There aren’t many undecided voters, but obviously they are key to the outcome of this tight race. They seem to be overwhelmingly motivated by the economy and more likely to think Trump would do a better job on the subject. Harris has made up half of a once large deficit in voters’ minds on the economy, but she hasn’t caught up. Mostly, she seems to have persuaded people sympathetic to her anyway, while there are others who generally disapprove of Trump but think he’s stronger on this issue.
Immigration is an issue with which Harris was specifically tasked as VP and is perhaps the Democrats’ weakest in the electorate’s eyes. The NY Times’ focus groups find the party to be out of touch with an angry electorate open to ‘draconian’ solutions to illegal immigration. Harris and her team clearly knows she has issues on immigration, as she has pivoted sharply to the right on the issue during the campaign. But Trump’s focus on it has been relentless.
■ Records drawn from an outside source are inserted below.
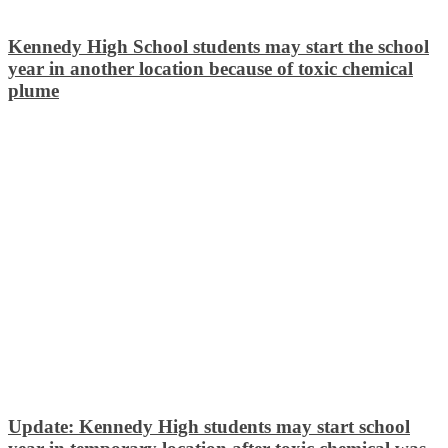
Kennedy High School students may start the school
year in another location because of toxic chemical
plume
Update: Kennedy High students may start school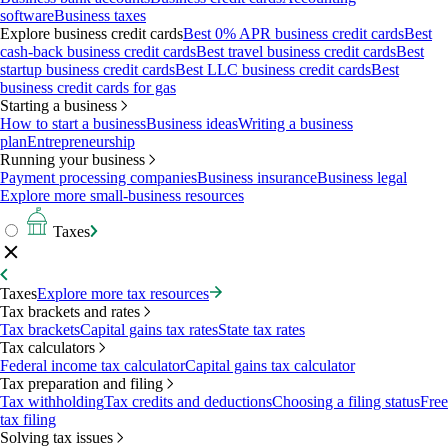
software
Business taxes
Explore business credit cards
Best 0% APR business credit cards
Best
cash-back business credit cards
Best travel business credit cards
Best
startup business credit cards
Best LLC business credit cards
Best
business credit cards for gas
Starting a business
How to start a business
Business ideas
Writing a business
plan
Entrepreneurship
Running your business
Payment processing companies
Business insurance
Business legal
Explore more small-business resources
Taxes
Taxes
Explore more tax resources
Tax brackets and rates
Tax brackets
Capital gains tax rates
State tax rates
Tax calculators
Federal income tax calculator
Capital gains tax calculator
Tax preparation and filing
Tax withholding
Tax credits and deductions
Choosing a filing status
Free
tax filing
Solving tax issues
Enthusiasm gap? GOP voters have been coming out in very healthy numbers in early voting. It may be that they are just cannibalising what would otherwise have been safe election day votes, but there’s certainly no sign of lack of enthusiasm. E.g. in Nevada the GOP has an early vote lead unprecedented in recent times, according to John Ralston a brilliant analyst, the undisputed expert on Nevada election and certainly no GOP-er. Arizona, Georgia, and North Carolina, tell similar tales. Even in Pennsylvania, the Dem firewall of 410k votes is towards the bottom end of what they’d hope for. Women have always made somewhat more use of early voting, and across the USA and in key states, the gender gap in early voting is if anything slightly less than it was in 2020.
The shifts in voter registration in key states since the 2020 election also tend not to favour Democrats. Some of this may reflect ancestral Democrats officially registering with the party they’ve voted for for years: but I doubt that’s more than part of it. The electoral environment is really NOT how most of the media are reporting it.
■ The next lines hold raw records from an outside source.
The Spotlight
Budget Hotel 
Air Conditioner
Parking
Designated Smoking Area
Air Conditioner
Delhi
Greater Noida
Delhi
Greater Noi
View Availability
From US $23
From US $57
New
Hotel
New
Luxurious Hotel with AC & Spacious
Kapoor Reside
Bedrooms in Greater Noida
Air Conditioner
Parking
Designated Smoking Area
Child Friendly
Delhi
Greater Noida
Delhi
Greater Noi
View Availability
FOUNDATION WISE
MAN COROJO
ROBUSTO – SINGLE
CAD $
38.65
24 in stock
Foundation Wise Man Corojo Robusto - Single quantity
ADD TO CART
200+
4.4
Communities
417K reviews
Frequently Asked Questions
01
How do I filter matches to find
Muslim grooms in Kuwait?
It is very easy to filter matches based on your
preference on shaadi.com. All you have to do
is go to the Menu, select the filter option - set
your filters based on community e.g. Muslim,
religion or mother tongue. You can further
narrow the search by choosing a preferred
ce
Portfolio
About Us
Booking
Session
The current mood reminds me of the days before the Brexit referendum when we wildly over-interpreted a genuine but ultimately insufficient late shift of undecided voters towards the Remain camp, forgetting that other hitherto undecideds were also going into the other camp. And Harris reminds me of Hubert H Humphrey, the progressive Vice President given far too little time by an unpopular President in rapid personal decline to climb out from his shadow and establish his own brand before election day.